【緊急解説】北大・高橋浩晃教授 「揺れへの備え、津波への備えの徹底を」
2026年 4月27日 08:48 掲載
きょう(27日)起きた地震について、北海道大学の高橋浩晃教授の解説です。
1. 今回の地震の概要とメカニズム
今回の地震の震源は、十勝地方中部、場所としては日高山脈の下で起こった地震です。この地域では以前から今回と同じような地震が時々起こっており、1970年代や80年代にも震度5から6程度の地震がありました。ですので、北海道では比較的よくあるタイプの地震だと考えています。
今回の地震は日高山脈の直下で起こりました。太平洋プレートという海側の岩盤が北海道の下に沈み込んでいますが、今回の地震はその沈み込んだプレートの中で起こったものです。先週の三陸沖の地震とはメカニズムが少し異なりますが、北海道や東北では一般的によくあるタイプの地震です。
2. 津波が発生しなかった理由
今回の地震は、日高山脈の直下であったこと、そして震源の深さが約80キロと非常に深かったことが一つの要因です。もう一つは地震の規模を示すマグニチュードが6.2であり、揺れは強かったものの、地震の規模自体はそれほど大きくありませんでした。この二つの要因から、今回は津波警報が発表されませんでした。
3. 揺れの特徴
今回の地震のメカニズムを考えると、ゆっさゆっさと揺れるというよりは、かなり小刻みな揺れが強かったのではないかと感じています。震源に近い十勝地方や日高地方では特に小刻みな揺れがあり、一方で震源から離れた札幌などでは、ややゆっくりとした揺れが大きくなったと考えられます。
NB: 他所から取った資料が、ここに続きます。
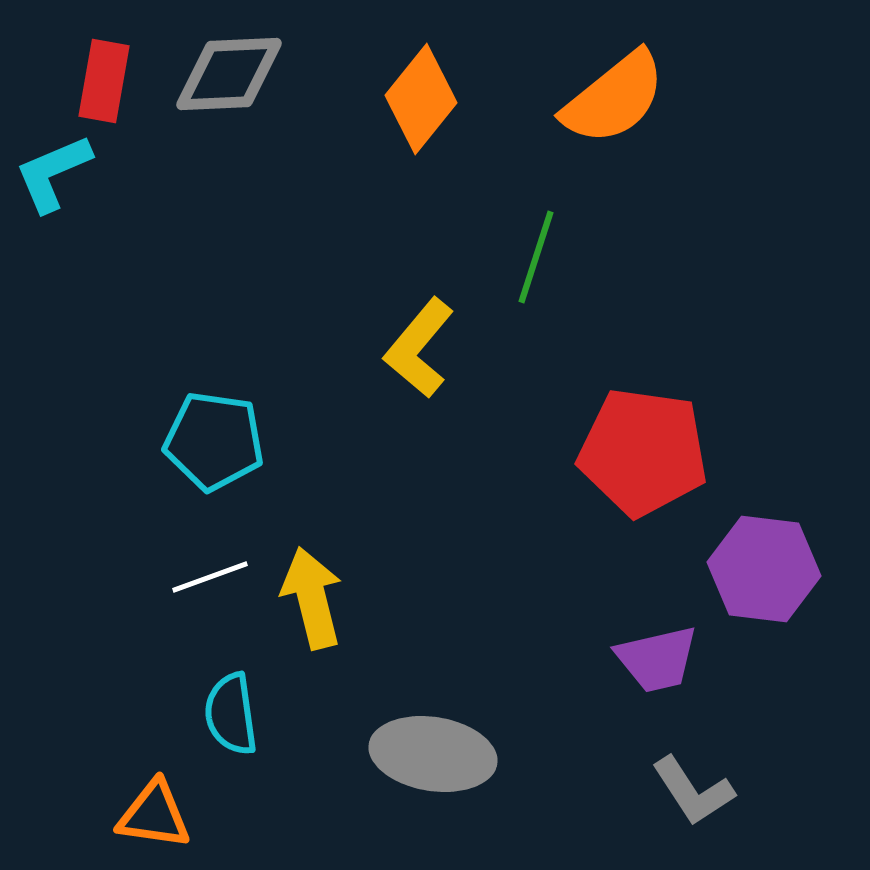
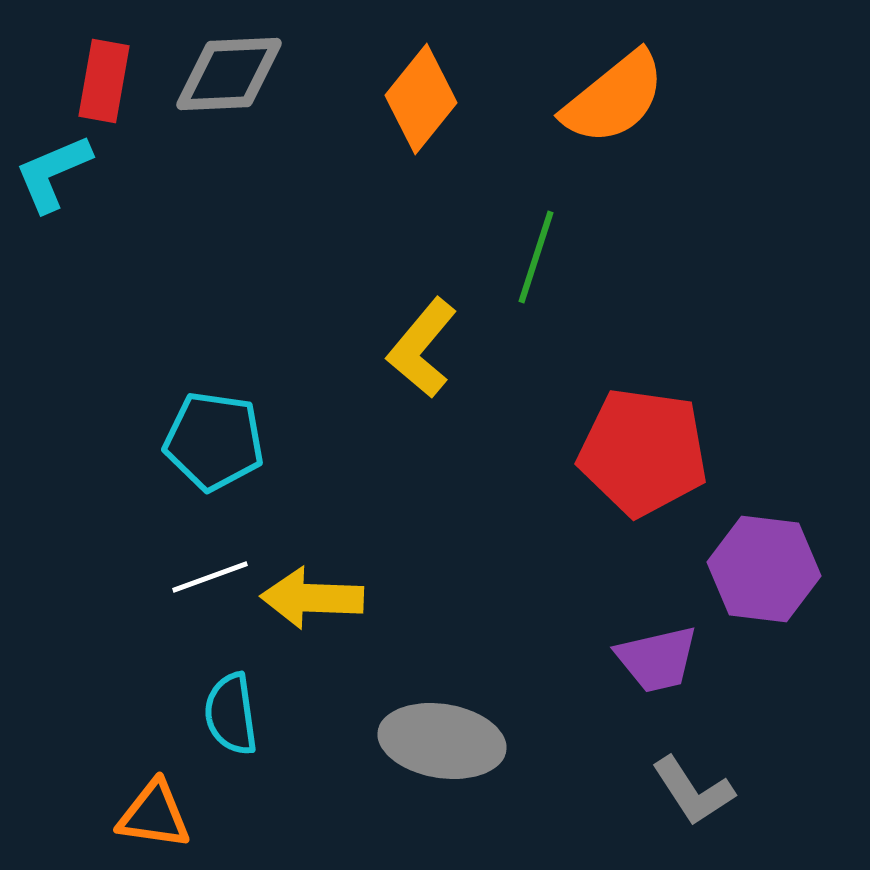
yellow L-shape: moved 3 px right
yellow arrow: rotated 74 degrees counterclockwise
gray ellipse: moved 9 px right, 13 px up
揺れの種類が違っても、家具が倒れて怪我をするなどの被害は変わりませんので、どんな揺れがきても大丈夫なように、日頃から家具の固定などの対策をお願いしたいと思います。
4. 今後の注意点と備えについて
北海道は、ここ20年ほど地震が非常に少ない期間でしたが、それ以前は数年に一度、震度6を超えるような地震が各地で起こっていました。北海道はもともと地震が起こりやすい地域です。「後発地震注意情報」が解除されたとしても、地震が起こる可能性がゼロになるわけではありません。
特に北海道の太平洋側では、今回の地震よりもさらに大きな地震や、東日本大震災のような津波の発生が切迫している状況であると国からも発表されています。
【具体的な備え】
揺れへの備え: 家の中で怪我をしないよう、家具の固定や、寝室に家具を置かないなどの対策を。
津波への備え: 津波警報が出た際にすぐに逃げられるよう、持ち出し品の準備や避難経路・避難場所の再確認を。
これらを年に数回は思い出し、再確認したうえで日常生活を送っていただきたいと考えています。